- Problem -
Search the entries below. Return every line that has "Grass" in it.

- Supplied records -
-- Opening Marker --
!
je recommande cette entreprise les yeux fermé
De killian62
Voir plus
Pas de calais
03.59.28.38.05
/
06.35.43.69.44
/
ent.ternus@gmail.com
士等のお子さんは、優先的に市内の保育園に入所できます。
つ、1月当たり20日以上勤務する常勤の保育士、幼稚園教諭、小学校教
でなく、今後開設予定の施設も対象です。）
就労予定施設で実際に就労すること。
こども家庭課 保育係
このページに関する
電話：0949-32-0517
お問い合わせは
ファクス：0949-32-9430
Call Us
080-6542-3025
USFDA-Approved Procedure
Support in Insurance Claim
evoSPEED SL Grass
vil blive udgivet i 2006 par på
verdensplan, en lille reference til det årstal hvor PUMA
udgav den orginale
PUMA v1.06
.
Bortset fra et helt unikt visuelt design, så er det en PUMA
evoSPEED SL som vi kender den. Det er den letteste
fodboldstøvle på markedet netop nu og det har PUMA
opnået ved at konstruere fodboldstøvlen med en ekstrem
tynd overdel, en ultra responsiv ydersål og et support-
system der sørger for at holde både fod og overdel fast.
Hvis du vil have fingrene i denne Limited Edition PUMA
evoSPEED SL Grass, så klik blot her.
-- Closing Marker --
-- Opening Marker --
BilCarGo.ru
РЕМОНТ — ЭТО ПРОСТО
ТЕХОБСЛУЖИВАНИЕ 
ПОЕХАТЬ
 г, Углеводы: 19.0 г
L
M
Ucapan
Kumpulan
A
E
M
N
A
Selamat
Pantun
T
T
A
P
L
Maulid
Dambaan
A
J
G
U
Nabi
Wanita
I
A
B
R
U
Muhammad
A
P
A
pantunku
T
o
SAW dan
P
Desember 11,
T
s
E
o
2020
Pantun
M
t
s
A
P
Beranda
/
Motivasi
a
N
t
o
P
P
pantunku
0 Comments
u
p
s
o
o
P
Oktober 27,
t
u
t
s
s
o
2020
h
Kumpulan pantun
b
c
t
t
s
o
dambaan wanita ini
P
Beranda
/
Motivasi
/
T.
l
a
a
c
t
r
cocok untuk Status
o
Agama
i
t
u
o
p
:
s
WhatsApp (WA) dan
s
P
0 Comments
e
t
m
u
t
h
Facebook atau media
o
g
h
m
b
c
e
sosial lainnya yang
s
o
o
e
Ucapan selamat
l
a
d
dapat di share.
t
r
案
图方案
-- Closing Marker --
- Solved problem -
evoSPEED SL Grass
evoSPEED SL Grass, så klik blot her.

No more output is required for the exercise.